- [What the task requires]: If a line below falls between the line with "Fevereiro 2004" and the line with "- prepojenie informačných, riadiacich", or is one of those two, output it exactly; output nothing else and no pictures.

### Provided data ###

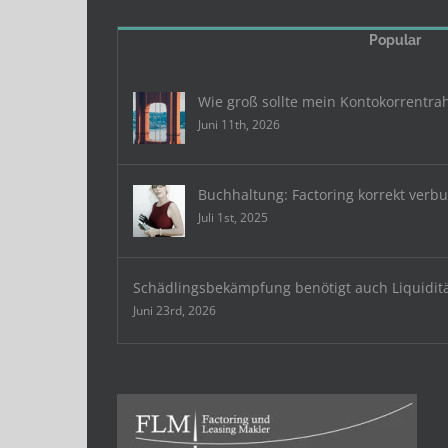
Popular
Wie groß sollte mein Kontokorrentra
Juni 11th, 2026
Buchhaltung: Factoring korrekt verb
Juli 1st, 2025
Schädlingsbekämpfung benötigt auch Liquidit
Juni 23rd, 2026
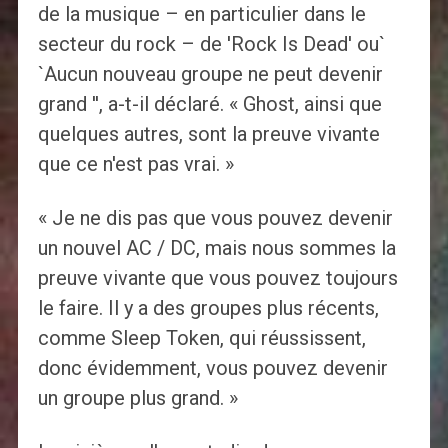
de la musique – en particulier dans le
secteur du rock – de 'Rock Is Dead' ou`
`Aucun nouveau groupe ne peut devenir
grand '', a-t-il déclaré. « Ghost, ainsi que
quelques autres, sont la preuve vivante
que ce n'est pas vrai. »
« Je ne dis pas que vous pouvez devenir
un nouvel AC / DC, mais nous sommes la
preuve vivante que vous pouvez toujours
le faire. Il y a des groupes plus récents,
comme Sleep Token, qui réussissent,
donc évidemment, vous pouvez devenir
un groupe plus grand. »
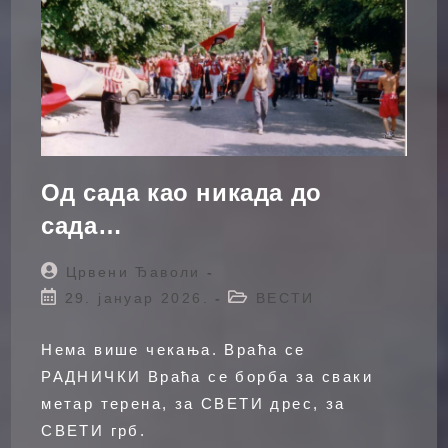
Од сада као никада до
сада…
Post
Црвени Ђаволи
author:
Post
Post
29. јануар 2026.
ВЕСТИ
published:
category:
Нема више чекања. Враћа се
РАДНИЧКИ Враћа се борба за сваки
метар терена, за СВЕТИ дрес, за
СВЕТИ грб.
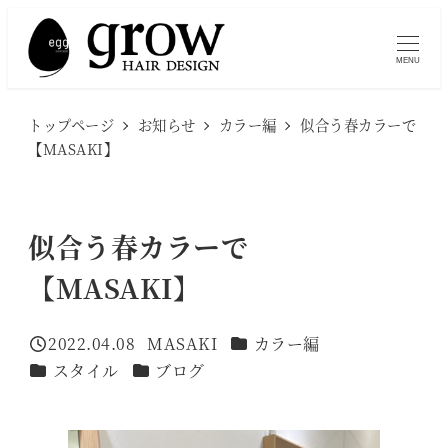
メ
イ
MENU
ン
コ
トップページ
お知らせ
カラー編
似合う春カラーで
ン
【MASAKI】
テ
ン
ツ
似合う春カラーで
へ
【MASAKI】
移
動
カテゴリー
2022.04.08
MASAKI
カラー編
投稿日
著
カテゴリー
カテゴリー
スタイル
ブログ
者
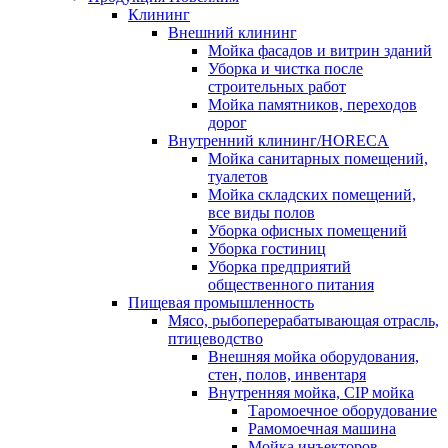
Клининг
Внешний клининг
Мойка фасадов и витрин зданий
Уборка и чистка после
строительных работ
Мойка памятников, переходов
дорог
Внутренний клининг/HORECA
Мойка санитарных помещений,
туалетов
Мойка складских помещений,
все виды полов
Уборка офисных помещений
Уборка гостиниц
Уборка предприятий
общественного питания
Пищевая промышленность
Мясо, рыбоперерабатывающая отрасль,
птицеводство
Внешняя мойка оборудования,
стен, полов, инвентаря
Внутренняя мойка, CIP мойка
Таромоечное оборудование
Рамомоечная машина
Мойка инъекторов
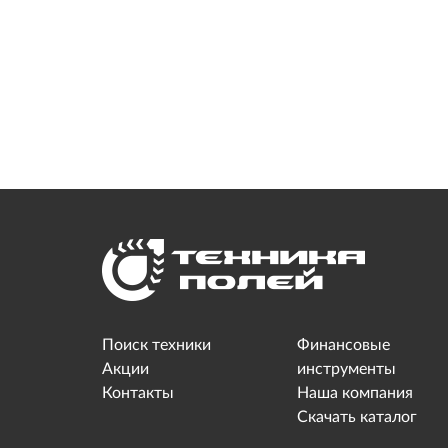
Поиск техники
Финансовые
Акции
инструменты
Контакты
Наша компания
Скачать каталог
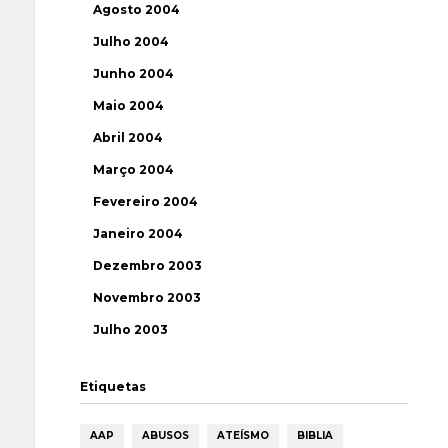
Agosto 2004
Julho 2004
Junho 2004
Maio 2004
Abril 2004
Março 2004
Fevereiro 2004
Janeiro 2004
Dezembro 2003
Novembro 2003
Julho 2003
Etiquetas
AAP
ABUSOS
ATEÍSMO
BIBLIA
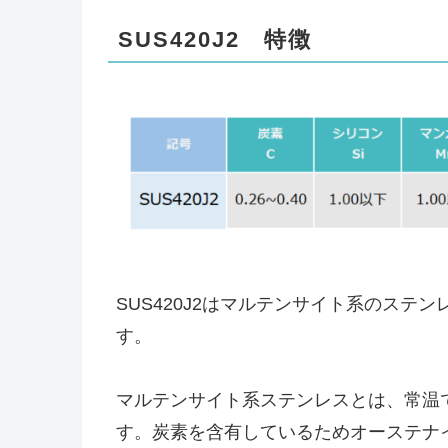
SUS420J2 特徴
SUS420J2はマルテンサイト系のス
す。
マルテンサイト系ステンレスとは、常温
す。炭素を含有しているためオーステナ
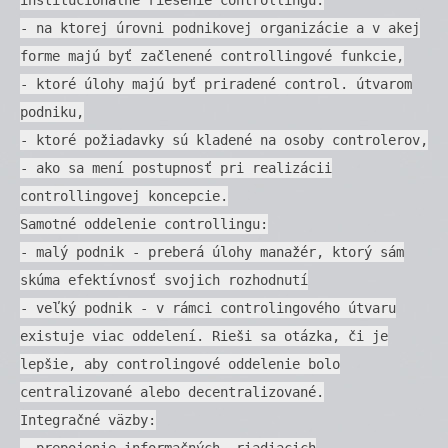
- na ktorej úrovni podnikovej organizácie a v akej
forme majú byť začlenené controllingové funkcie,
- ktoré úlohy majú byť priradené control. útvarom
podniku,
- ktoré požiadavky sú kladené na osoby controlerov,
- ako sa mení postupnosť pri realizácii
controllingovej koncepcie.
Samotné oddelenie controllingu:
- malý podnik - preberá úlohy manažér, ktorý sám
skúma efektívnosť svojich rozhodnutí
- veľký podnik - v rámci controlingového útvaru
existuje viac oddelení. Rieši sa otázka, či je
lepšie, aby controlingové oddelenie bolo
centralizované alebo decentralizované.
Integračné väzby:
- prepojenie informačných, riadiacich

###
### Provided data ###

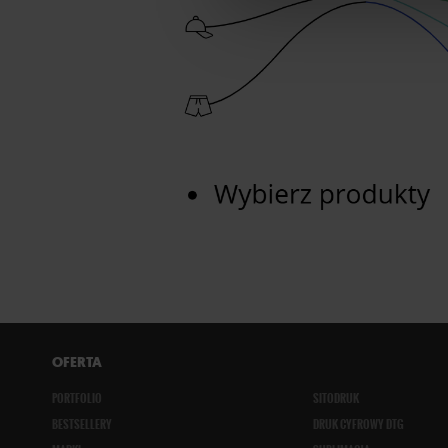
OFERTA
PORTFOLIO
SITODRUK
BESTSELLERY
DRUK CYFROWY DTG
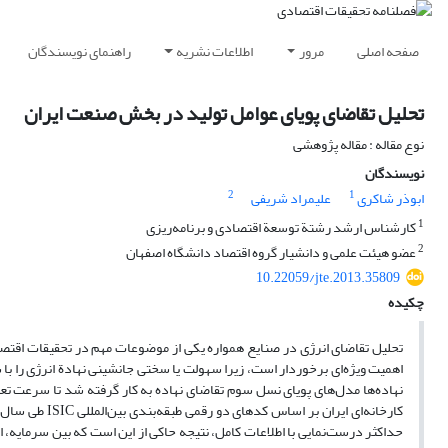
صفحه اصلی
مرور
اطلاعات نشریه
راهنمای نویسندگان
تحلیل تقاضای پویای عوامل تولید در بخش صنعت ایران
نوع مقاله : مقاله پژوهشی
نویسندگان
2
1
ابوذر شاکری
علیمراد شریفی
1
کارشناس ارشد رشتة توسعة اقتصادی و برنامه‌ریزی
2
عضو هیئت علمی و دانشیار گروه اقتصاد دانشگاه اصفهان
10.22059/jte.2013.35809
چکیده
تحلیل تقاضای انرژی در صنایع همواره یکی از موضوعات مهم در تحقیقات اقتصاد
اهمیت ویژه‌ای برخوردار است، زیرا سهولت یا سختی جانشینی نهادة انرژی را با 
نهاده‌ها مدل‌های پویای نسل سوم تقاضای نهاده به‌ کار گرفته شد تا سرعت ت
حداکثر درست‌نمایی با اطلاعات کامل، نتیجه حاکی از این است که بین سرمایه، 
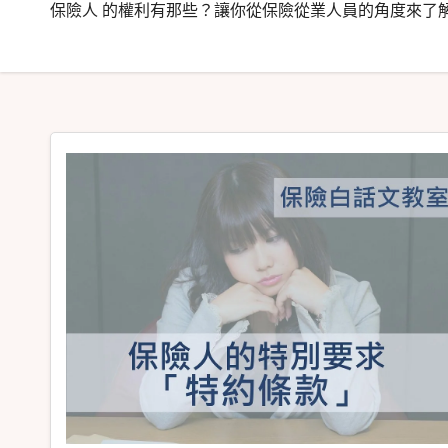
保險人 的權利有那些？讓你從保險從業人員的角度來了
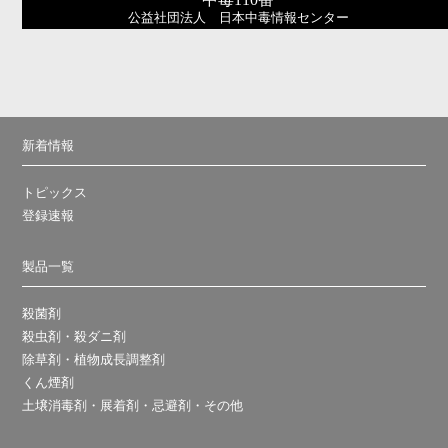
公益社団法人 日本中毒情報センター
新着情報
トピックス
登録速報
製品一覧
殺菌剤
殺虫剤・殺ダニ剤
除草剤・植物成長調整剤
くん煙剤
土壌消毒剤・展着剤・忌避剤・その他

###
### Provided data ###

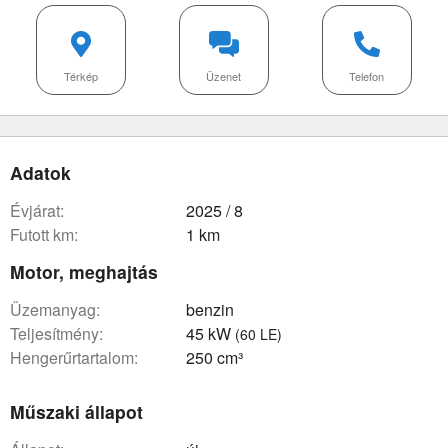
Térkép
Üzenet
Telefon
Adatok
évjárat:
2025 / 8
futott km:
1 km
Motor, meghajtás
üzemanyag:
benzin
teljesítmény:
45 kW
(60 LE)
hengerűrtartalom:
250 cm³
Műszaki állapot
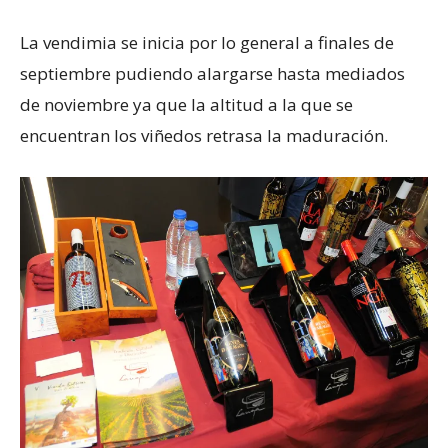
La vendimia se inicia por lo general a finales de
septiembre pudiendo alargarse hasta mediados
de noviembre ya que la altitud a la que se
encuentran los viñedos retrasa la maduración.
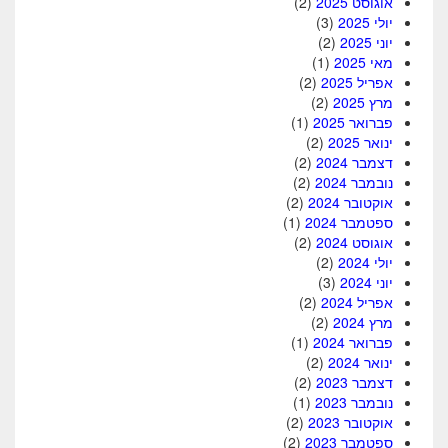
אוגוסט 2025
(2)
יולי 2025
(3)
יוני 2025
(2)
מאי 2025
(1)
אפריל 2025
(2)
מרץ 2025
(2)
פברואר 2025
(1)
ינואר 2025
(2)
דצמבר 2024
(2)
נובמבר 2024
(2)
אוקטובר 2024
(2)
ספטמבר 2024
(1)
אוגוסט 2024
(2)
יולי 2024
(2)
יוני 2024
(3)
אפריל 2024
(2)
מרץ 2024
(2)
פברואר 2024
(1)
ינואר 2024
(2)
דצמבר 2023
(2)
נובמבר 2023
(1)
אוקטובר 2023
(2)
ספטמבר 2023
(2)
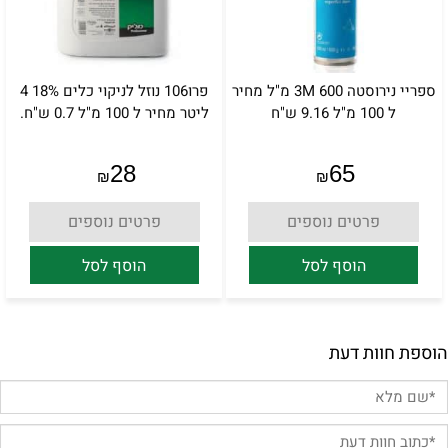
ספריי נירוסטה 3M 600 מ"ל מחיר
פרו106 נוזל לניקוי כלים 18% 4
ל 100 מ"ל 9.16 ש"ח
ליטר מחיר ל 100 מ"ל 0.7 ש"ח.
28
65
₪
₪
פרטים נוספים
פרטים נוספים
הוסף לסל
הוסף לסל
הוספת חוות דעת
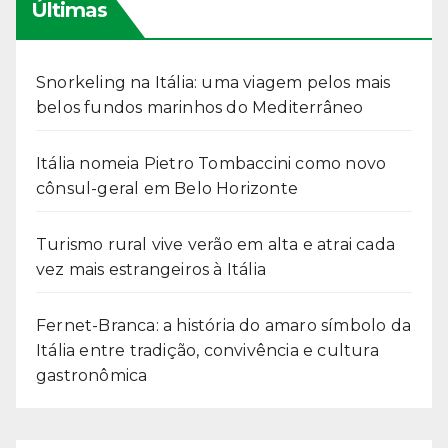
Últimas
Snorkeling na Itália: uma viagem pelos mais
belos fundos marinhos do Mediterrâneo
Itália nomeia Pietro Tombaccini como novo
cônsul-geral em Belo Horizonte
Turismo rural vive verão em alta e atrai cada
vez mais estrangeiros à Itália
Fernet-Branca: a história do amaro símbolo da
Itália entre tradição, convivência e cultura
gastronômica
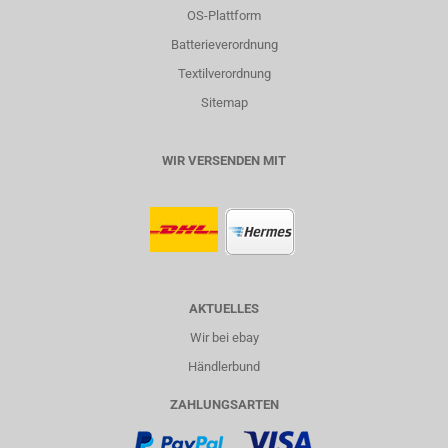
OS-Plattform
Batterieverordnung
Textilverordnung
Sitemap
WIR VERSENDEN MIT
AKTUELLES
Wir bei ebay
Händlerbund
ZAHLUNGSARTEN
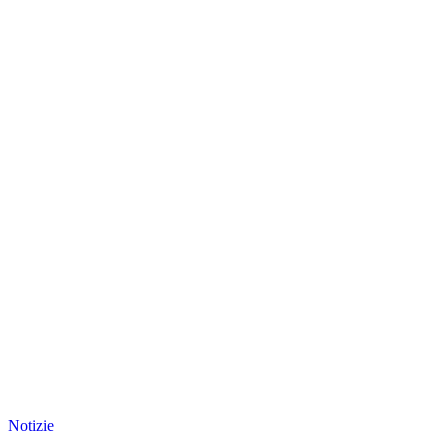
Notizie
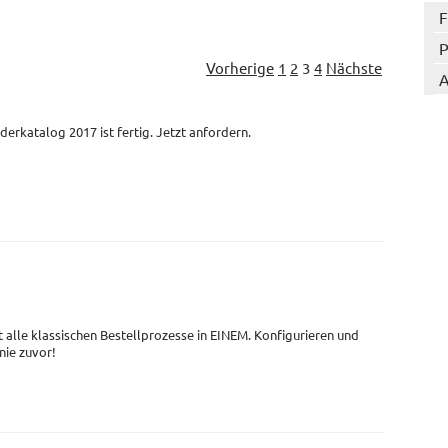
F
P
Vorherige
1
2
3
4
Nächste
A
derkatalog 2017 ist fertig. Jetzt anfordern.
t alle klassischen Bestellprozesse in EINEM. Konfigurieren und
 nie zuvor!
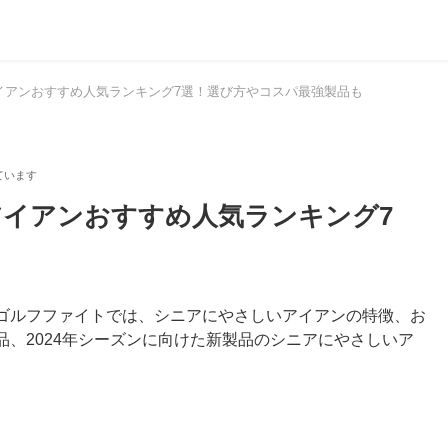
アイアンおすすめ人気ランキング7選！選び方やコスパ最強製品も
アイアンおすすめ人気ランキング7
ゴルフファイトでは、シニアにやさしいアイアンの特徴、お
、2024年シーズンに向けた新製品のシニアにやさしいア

###

- [The completed task]:
Fevereiro 2004
Janeiro 2004
Dezembro 2003
Novembro 2003
Julho 2003
Etiquetas
AAP
ABUSOS
ATEÍSMO
BIBLIA
SUS420J2 特徴
SUS420J2はマルテンサイト系のス
す。
マルテンサイト系ステンレスとは、常温
す。炭素を含有しているためオーステナ
- na ktorej úrovni podnikovej organizácie a v akej
forme majú byť začlenené controllingové funkcie,
- ktoré úlohy majú byť priradené control. útvarom
podniku,
- ktoré požiadavky sú kladené na osoby controlerov,
- ako sa mení postupnosť pri realizácii
controllingovej koncepcie.
Samotné oddelenie controllingu:
- malý podnik - preberá úlohy manažér, ktorý sám
skúma efektívnosť svojich rozhodnutí
- veľký podnik - v rámci controlingového útvaru
existuje viac oddelení. Rieši sa otázka, či je
lepšie, aby controlingové oddelenie bolo
centralizované alebo decentralizované.
Integračné väzby:
- prepojenie informačných, riadiacich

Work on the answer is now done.